Alberta also continues to produce world-leading AI science. Sutton is currently working on step one of his 12-part Alberta Plan for AI Research, which he published with Bowling and Pilarski shortly before DeepMind left Edmonton. Designed to last up to a decade, the plan tries to address what Sutton sees as a major problem with current machine learning systems like LLMs: they don’t have goals, and they don’t learn. “An essential part of intelligence is that you keep learning,” he says.

The first step involves perfecting the basic units for a new kind of neural network that can generalize and learn continually. Sutton and DeepMind’s Silver also recently published a paper predicting that a new generation of AI agents will “acquire superhuman capabilities by learning predominantly from experience.” The article “has caught people’s imagination” and increased interest in the Alberta Plan, Sutton says.

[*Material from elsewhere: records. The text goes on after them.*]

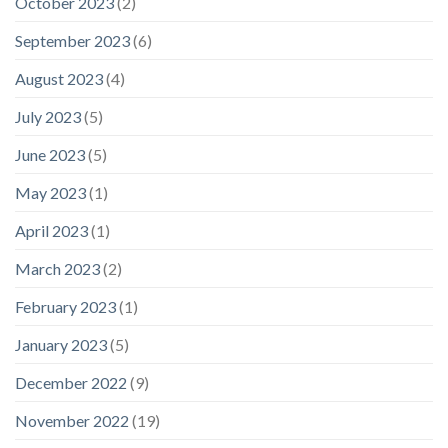
October 2023
(2)
September 2023
(6)
August 2023
(4)
July 2023
(5)
June 2023
(5)
May 2023
(1)
April 2023
(1)
March 2023
(2)
February 2023
(1)
January 2023
(5)
December 2022
(9)
November 2022
(19)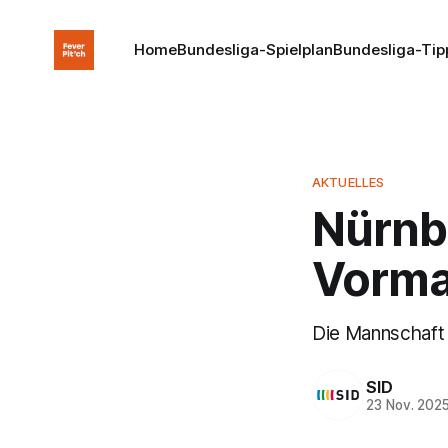
Home
Bundesliga-Spielplan
Bundesliga-Tip
AKTUELLES
Nürnb
Vorma
Die Mannschaft 
SID
23 Nov. 202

Two men with their arms crossed pose in the corner of an office building. The street below can be seen through yellow- and pink-tinted floor-to-ceiling windows behind them

University of Alberta professor Richard Sutton, left, is working on AI systems that learn continually, while Amii CEO Cam Linke helps researchers apply the technology to fields like medicine and space. Photo: Larry Wong for The Logic

Sutton has always focused on the fundamental, unanswered questions of AI, and he says DeepMind never pressured him to come up with commercial applications for his work. But he couldn’t persuade the firm’s senior leaders to focus on systems capable of continuous learning. It was also difficult to do “scientific, systematic, careful, thoughtful research in AI” at DeepMind, Sutton says, because the firm was too busy chasing “the hype and the buzz” of the field. “I think better outside of that company,” says Sutton, who’s wearing a DeepMind hoodie.

Sutton is doing his work on the Alberta Plan at UAlberta, Amii and at Keen Technologies, a startup he joined in September 2023 that’s pursuing artificial general intelligence. He’s also helping raise money for the Openmind Research Institute, an Edmonton-based non-profit he co-founded in November 2023 to back young AI researchers to pursue their scientific interests without the pressures of academia or industry. 

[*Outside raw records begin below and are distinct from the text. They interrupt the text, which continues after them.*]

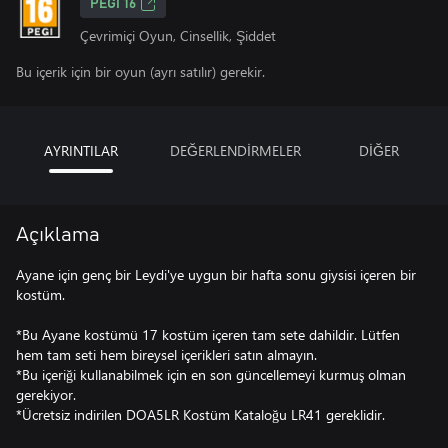
PEGI 16
Çevrimiçi Oyun, Cinsellik, Şiddet
Bu içerik için bir oyun (ayrı satılır) gerekir.
AYRINTILAR
DEĞERLENDİRMELER
DİĞER
Açıklama
Ayane için genç bir Leydi'ye uygun bir hafta sonu giysisi içeren bir
kostüm.
*Bu Ayane kostümü 17 kostüm içeren tam sete dahildir. Lütfen
hem tam seti hem bireysel içerikleri satın almayın.
*Bu içeriği kullanabilmek için en son güncellemeyi kurmuş olman
gerekiyor.
*Ücretsiz indirilen DOA5LR Kostüm Kataloğu LR41 gereklidir.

Amii and UAlberta have stepped up, too, hiring former DeepMind Alberta staff and creating 20 new faculty positions to focus on applying AI to areas like health and energy; Bowling played a key role. 

Corporate Alberta, much like the rest of the world, is now very much interested in AI. As a result, Amii is getting its breakthroughs out into the world via a residency program that dispatches AI graduates to help smaller industrial firms adopt the technology. There’s now “a lot more opportunity” for AI talent in the province, says Amii CEO Cam Linke. 

For the five and a half years between DeepMind Alberta’s arrival and departure, the lab took up a lot of space in the general conception of Edmonton’s AI scene, and in the ambitions of the city’s young researchers. 

The firm’s exit broke the spell. Naik, for one, realized he’d been on autopilot, imagining his future at DeepMind. “Once the office closed, I had a lot of thinking to do,” he says. Long enthralled by the cosmos, he started volunteering with a group of UAlberta students building cube satellites.

Today, Naik works at the National Research Council, where he hopes to develop space rovers and robots that will one day control themselves using reinforcement learning as they explore distant planets. “AI is my expertise, space is my passion,” says Naik, whose home is filled with Lego models of the Space Shuttle Discovery, the Hubble Space Telescope and the Apollo Saturn V rocket.

DeepMind proved it was possible to build a world-class lab in Edmonton, fill it with top researchers, and do great work. The talent it left behind is now pushing that work ever further. For his part, Sutton believes Edmonton’s AI ecosystem has come of age. “There’s nothing holding us back,” he says, “except our imagination and our will.”